Ceci est une ancienne révision du document !


Le latin biblique

Présentation et enjeux en vue d’une étude syntaxique



L’ordre Verbe-Sujet-Objet (VSO) vs Sujet-Verbe-Objet (SVO) dans l’AT

1)Le texte biblique de la traduction latine de Jérôme présente dans l’AT une majorité de séquences de type VSO (68 % dans un corpus de textes narratifs (Genèse, livres des Juges et des Rois, Chroniques), textes a priori sans effet littéraire ou poétique particulier).
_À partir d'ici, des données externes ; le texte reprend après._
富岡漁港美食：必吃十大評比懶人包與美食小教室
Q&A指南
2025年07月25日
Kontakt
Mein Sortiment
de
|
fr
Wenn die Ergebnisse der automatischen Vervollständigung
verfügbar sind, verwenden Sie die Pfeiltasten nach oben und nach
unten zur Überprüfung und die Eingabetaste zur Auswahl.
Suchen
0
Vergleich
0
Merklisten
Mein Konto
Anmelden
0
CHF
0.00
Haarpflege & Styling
  • (14) Tradidit Deus in manu eius Madian et omnia castra eius (Iud. 7,14)
    Fugeruntque filii Israhel Iudam (2 chron. 13,16)
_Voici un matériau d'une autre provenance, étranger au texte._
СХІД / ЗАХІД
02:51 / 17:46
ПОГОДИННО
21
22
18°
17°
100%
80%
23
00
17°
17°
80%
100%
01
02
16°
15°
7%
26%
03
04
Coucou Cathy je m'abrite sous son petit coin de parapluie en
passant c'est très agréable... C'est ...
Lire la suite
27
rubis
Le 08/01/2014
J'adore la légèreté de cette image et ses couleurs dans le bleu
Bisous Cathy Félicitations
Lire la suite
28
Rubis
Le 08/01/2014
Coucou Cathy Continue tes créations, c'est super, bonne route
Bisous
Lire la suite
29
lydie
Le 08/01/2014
Cette organisation majoritaire est propre à l’AT : elle ne se retrouve pas dans les Evangiles dans lesquels l’ordre dominant est au contraire SVO (plus de 50 % des séquences).
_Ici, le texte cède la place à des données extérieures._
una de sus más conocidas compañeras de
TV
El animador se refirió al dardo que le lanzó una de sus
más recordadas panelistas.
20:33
  • (15) et uolucres caeli comederunt illud (Luc. 8,5)

Elle ne se retrouve pas non plus dans les textes non traduits contemporains, quel que soit leur niveau de langue.

Chez Egérie par exemple, O. Spevak (2005) a montré que les séquences les mieux représentées étaient, dans la 1ère partie (les Voyages), à égalité SOV classique et SVO, et, dans la 2ème partie (la liturgie à Jérusalem), un ordre VOS.

Dans les œuvres non traduites de Jérôme, dans ses Lettres par exemple, la séquence la mieux représentée est la séquence classique SOV (38 %) suivie par SVO (26%). La combinaison VSO y est la moins bien représentée de toutes les combinaisons possibles2).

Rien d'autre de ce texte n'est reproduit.